Documentation
Plugins
Destinations
Snowflake
Overview

Snowflake Destination Plugin

Latest: v3.2.10

The snowflake plugin helps you sync data to your Snowflake data warehouse.

There are two ways to sync data to Snowflake:

  1. Direct (easy but not recommended for production or large data sets): This is the default mode of operation where CQ plugin will stream the results directly to the Snowflake database. There is no additional setup needed apart from authentication to Snowflake.
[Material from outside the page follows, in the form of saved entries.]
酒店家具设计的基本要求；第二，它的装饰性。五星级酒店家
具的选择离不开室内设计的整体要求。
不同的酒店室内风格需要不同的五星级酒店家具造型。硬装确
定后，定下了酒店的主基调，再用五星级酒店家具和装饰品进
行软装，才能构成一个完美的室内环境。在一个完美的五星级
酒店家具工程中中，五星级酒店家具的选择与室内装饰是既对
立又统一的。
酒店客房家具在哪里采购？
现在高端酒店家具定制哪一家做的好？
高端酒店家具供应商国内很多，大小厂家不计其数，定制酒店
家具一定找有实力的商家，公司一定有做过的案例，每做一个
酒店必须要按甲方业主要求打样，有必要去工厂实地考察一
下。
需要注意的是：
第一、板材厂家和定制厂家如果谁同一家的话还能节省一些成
  2. Loading via CSV/JSON from a remote storage: This is the standard way of loading data into Snowflake, it is recommended for production and large data sets. This mode requires a remote storage (e.g. S3, GCS, Azure Blob Storage) and a Snowflake stage to be created. The CQ plugin will stream the results to the remote storage. You can then load those files via a cronjob or via SnowPipe. This method is still in the works and will be updated soon with a guide.

Example Config

This example sets the connection string to a value read from the SNOWFLAKE_CONNECTION_STRING environment variable:

kind: destination
spec:
  name: snowflake
  path: cloudquery/snowflake
  version: "v3.2.10"
  write_mode: "append"
  spec:
    connection_string: "${SNOWFLAKE_CONNECTION_STRING}"
    # Optional parameters
    # migrate_concurrency: 1
    # batch_size: 1000 # 1K entries
    # batch_size_bytes: 4194304 # 4 MiB

The Snowflake destination utilizes batching, and supports batch_size and batch_size_bytes.

Authentication

Authentication of the connection to Snowflake can be specified using:

  • A username and password in the DSN:

    kind: destination
    spec:
      name: snowflake
      ...
      spec:
        connection_string: "user:pass@account/db/schema?warehouse=wh"
  • A private key inline:

    kind: destination
    spec:
      name: snowflake
      ...
      spec:
        connection_string: "user@account/database/schema?warehouse=wh"
        private_key: |
          -----BEGIN PRIVATE KEY-----
          MIIEvgIBADANBgkqhkiG9w0BAQEFAASCBKgwggSkAgEAAoIBAQC2ajPRIbPtbxZ1
          3DONLA02eZJuCzsgIkBWov/Me5TL6cKN0gnY+mbA8OnNCH+9HSzgiU9P8XhTUrIN
          85diD+rj6uK+E0sSyxGk6HG17TyR5oBq8nz2hbZlbaNi/HO9qYoHQgAgMq908YBz
          ...
          DUmOIrBYEMf2nDTlTu/QVcKb
          -----END PRIVATE KEY-----
  • A private key included from a file:

    kind: destination
    spec:
      name: snowflake
      ...
      spec:
        connection_string: "user@account/database/schema?warehouse=wh"
        private_key: "${file:./private.key}"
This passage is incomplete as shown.